Import observations (v1.2-alpha.20171026 (darwin))

  1. I was able to get my data in :smiley:

  2. empty csv files crash the import :disappointed_relieved:

  3. crdb is slightly quicker than postgres (crdb using 1 node (same as postgres))

  4. the import seems to consist out of 2 stages:

    import TABLE trends_uint (
    itemid bigint NOT NULL,
    clock integer NOT NULL,
    num integer NOT NULL,
    value_min numeric(20) NOT NULL,
    value_avg numeric(20) NOT NULL,
    value_max numeric(20) NOT NULL,
    PRIMARY KEY (itemid,clock)
    csv data (‘nodelocal:///Users/ronr/Documents/werk/zabbix/data/trends_uint.csv’)
    with temp=‘nodelocal:///tmp/tmp.txt’, nullif = ‘\N’;
    job_id status fraction_completed rows index_entries system_records bytes
    293697078517694465 succeeded 1 50913362 0 0 451790910

    1 row

    Time: 5m57.847518s

    293697078517694465 RESTORE csv.* FROM ‘nodelocal:///tmp/tmp.txt’ root 12 minutes ago
    Duration: 00:01:28
    293696195666771969 IMPORT TABLE trends_uint (itemid BIGINT NOT NULL, clock INTEGER NOT NULL, num INTEGER NOT NULL, value_min NUMERIC(20) NOT NULL, value_avg NUMERIC(20) NOT NULL, value_max NUMERIC(20) NOT NULL, PRIMARY KEY (itemid, clock)) CSV DATA (‘nodelocal:///Users/ronr/Documents/werk/zabbix/data/trends_uint.csv’) WITH “nullif” = e’\N’, temp = ‘nodelocal:///tmp/tmp.txt’, transform_only root 17 minutes ago
    Duration: 00:04:29

during the first phase the crdb process shows CPU usage of up to 800% on my MBP:sunglasses:
6) the second phase gives about 100% CPU usage

  1. Running the same import in postgres (9.6) gives:
    ronr=# copy trends_uint from ‘/Users/ronr/Documents/werk/zabbix/data/trends_uint.csv’ with (format csv);
    COPY 50913362
    Time: 645972.118 ms

  2. the postgres process hardly touches the 100% CPU usage, mostly beneath that value.
    (during this postgres run, crdb was still consuming some 150% CPU (after completing it’s own import, after which I started the postgres import))

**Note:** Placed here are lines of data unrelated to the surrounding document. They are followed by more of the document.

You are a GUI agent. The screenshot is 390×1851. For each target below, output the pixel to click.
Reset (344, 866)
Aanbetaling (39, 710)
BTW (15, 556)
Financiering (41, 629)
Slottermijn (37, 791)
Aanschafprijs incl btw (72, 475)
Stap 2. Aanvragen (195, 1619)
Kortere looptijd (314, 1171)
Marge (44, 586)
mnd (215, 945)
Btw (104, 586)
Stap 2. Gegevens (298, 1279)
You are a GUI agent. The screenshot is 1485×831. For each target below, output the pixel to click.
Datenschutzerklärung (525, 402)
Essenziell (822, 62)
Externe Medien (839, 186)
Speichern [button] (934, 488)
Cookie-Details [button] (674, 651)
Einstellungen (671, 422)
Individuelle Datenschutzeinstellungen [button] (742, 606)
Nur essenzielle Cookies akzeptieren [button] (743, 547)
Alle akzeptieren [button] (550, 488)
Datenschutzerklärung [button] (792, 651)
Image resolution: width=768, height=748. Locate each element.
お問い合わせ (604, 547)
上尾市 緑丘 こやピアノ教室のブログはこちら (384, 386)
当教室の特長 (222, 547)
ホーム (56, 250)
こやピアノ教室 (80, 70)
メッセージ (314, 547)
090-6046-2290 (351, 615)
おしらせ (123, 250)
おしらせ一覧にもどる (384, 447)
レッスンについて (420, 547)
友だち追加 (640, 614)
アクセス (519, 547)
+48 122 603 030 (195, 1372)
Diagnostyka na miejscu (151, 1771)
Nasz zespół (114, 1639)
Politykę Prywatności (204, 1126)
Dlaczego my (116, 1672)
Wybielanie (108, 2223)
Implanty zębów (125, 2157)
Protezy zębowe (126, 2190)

I understand crdb is hard to compare with postgres but for this task I expected better elapsed time based on the CPU spent in phase 1.

There is room for improvement … I am as always willing to help, when needed.

@ik_zelf Thanks for the feedback!

@mjibson and I worked on this feature quite a bit over the last few months, and are really happy to see people trying it out and letting us know how it works for them.

As you identified, it works in two main phases – the first reads the csv data to produce cockroach data and stores that data in a backup, the second restores that backup to load it into your cluster.

I’m happy to hear that the total run time was shorter than expected, and I’m not entirely surprised at the increased total CPU used – we use a good deal of concurrency and pay pretty significant coordination overhead as a result (If you’re familiar with Go, we’re using goroutines and pushing the CSV rows over channels to the workers that convert them, which made it very easy to spread that work around but adds some significant overhead while doing so).

As you identified, phase two isn’t quite as computationally heavy – there’s a good deal of IO re-reading and loading the produced backup, and loading it involves some computation because we do some last-minute transforms of data while it is loaded, but it is generally far less computation than the production of that data initially.

I think we intentionally were rejecting empty files, but I’ll have to let @mjibson weigh in as to whether we likely to change that.

I don’t recall a design decision to support or not support empty files. We can change the behavior about them in the next major release if needed.

I created an issue to track support for importing empty csv files:

@ik_zelf I’m curious, can you tell me more about why and how you attempted to import an empty csv file? My assumption was that if a user specified an empty file, it was probably an error on their part. However if your workflow was intended that way, I’m curious to know some thoughts behind it.

Hi Matt,

depending on how the app is configured and used, there are more or less tables used. So, a simple procedure is to dump all tables and import them all. Doing so will see a few empty tables that create empty csv files.
Keeping it all KISS, would say: just read the empty files inserting all 0 rows😂
and complete the procedure.

Thanks for the feedback. We added support for empty files that will be in the current or next alpha release.